I performed WGS of a new transgenic mouse model generated by random integration of a 10.316Kb transgene with the goal of locating the insertion site/s and calculating copy-number.
The PromethION flowcell produced an output of 54.86Gb with 2.37 Million reads generated and I received this data in the form of 595 based called fastq files
My workflow thus far.
1) merged 595 fastq into a single merged.fastq.gz
2) generate denovo_assembly.fasta
with flye:
--nano-raw merged.fastq.gz --genome-size 2.6g --threads 129 --out-dir ./flye_output
3) align 10.316Kb insert.fasta
against denovo_assembly.fasta
:
minimap2 -c -P -L --cs=long --frag=yes --rmq=yes -t129 denovo_assembly.fasta insert.fasta > insert_to_denovo.paf
First record of insert_to_denovo.paf
:
Insert 10316 12 10316 + contig_1535 4057936 10162 20473 10289 10322 8 NM:i:33 ms:i:19639 AS:i:20448 nn:i:0 tp:A:P cm:i:1858 s1:i:10218 s2:i:10223 de:f:0.0017 rl:i:0 cg:Z:3911M2I15M4I261M1I248M1I980M1D27M1D1934M1I210M1I755M10D1M2D15M1D4M2D497M1D1185M1I250M cs:Z:=AGCTNNNNN......
From the output of insert_to_denovo.paf
I can see that my 10.316Kb insert.fasta
aligns with 10.322Kb of contig_1535
from my denovo_assembly.fasta
. Followed by a second alingment of length 10.333Kb a third alignment with length 10.206Kb and a 4th truncated alignment of length 5.137Kb.
I then extracted the fasta sequence for contig_1535
from denovo_assembly.fasta
with awk to make contig_1535.fasta
.
I uploaded contig_1535.fasta
to benchling and auto-annotated based on features generated from insert.fasta
.
The results of annotation indicated 3 nearly complete insertions and 1 partial insertion of insert.fasta
.
A screenshot of the annotation results (below) shows an insertion pattern of a head-to-head insert (Pink-Green), followed by 3 tail-to-head inserts (Green-Purple-Orange) with the partial insertion sequence appearing last in Orange.
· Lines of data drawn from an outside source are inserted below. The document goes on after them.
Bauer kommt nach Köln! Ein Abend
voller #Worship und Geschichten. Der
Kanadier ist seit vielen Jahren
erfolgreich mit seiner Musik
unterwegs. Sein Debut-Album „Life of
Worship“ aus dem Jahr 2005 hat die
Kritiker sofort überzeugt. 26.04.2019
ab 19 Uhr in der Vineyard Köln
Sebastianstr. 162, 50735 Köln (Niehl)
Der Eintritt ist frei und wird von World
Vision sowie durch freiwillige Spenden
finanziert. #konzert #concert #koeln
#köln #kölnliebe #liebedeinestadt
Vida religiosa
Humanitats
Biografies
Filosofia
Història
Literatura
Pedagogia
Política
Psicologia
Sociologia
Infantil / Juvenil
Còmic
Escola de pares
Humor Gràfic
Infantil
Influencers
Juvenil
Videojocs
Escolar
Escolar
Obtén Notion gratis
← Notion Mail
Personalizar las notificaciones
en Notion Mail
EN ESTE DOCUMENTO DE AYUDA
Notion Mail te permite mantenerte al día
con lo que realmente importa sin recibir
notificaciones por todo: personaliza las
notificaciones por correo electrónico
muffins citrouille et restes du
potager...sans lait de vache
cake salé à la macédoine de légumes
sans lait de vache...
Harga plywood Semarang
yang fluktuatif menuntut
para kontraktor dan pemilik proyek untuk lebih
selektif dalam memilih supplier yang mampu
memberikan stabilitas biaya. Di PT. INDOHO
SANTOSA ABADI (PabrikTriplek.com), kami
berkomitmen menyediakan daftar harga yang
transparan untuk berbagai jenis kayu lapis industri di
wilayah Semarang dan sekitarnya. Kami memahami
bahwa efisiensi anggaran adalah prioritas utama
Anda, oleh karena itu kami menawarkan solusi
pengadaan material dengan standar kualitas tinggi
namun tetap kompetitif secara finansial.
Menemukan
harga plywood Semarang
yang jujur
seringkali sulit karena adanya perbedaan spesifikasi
NCBI blast of the Grey portion flanking the Orange partial insert indicates that this sequence corresponds to Chr3 of mm39. However there are no bases to the left of the Pink insert. As a result I cannot identify the leftmost insert site.
Is there a method that I can use to identify sequences that overlap with the leftmost portion of contig_1535 that might have been discarded during assembly?
Alternatively, is there a another workflow that might keep the leftmost bases, allowing me to find the insertion site?